I’ve flirted with the idea of scrubbing my social media presence for a while now - aside from being a time-suck, we’re entering an era where these giant conglomerates aren’t just ethically ambiguous anymore, they’re starting to seem downright morally bankrupt.

Jaron Lanier has a new book where he outlines why everyone should delete their social media accounts (right now!) that I found particularly good at articulating why I eventually bit the bullet and deleted all my social media profiles.

  • Argument 1: You are losing your free will.

  • Argument 2: Quitting social media is the most finely targeted way to resist the insanity of our times.

  • Argument 3: Social media is making you into an asshole.

  • Argument 4: Social media is undermining truth.

  • Argument 5: Social media is making what you say meaningless.

  • Argument 6: Social media is ruining your capacity for empathy.

  • Argument 7: Social media is making you unhappy.

  • Argument 8: Social media doesn’t want you to have economic dignity.

  • Argument 9: Social media is making politics impossible.

  • Argument 10: Social media hates your soul.

Recommended reading: Do You Have a Moral Duty to Leave Facebook?

On Devices and Behavior

With the recent Apple Watch and iPhone announcements, a couple of things stand out. There’s a pronounced way our behavior is being molded by these products.

Apple Watch Series 4 comes with the ability to take ECG measurements. While this sounds immensely useful, my wife pointed out this would potentially contribute to self-diagnoses and anxiety.
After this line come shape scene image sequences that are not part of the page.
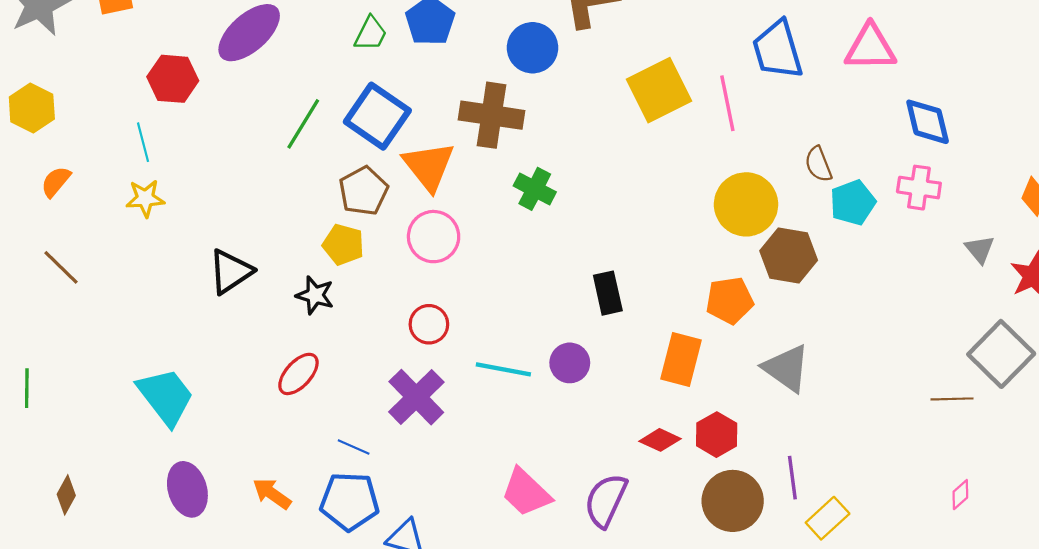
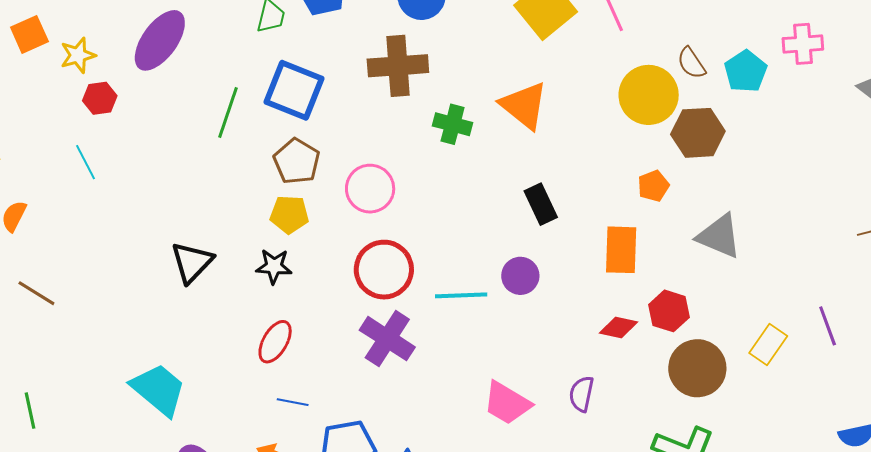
red hexagon: (173, 79) -> (100, 98), size x0.7
brown semicircle: (818, 164) -> (691, 63), moved
orange triangle: (429, 166) -> (524, 105), moved
yellow star: (145, 198) -> (78, 55), moved
orange pentagon: (730, 300) -> (653, 186), size x0.7
red circle: (429, 324) -> (384, 270), size x1.6
blue line: (354, 447) -> (293, 402), moved
purple line: (792, 478) -> (828, 326), moved
purple semicircle: (606, 500) -> (581, 394), size x0.7
yellow rectangle: (828, 518) -> (768, 344), moved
"Do you wind up catching a few undiagnosed cases? Sure. But for the vast majority of people it will have either no impact or possibly a negative impact by causing anxiety or unnecessary treatment," says cardiologist Theodore Abraham, director of the UCSF Echocardiography Laboratory. The more democratized you make something like ECG, he says, the more you increase the rate of false positives—especially among the hypochondriac set.


Another annoying outcome is the death of the small phone; Apple seems to have all but given up on the SE series, which in hindsight, was the perfect size for a phone. We’re left with a slew of devices that are clumsy and awkward to hold and use.

And not just hands. Bigger phones take up more pocket and purse real estate. They strain your thumbs and stress your jeans. They’re more frustrating to run with. They demand both hands to operate. They also arguably require more mental space; the larger the screen, the more you do with it, and the more easily it becomes the locus of your daily life.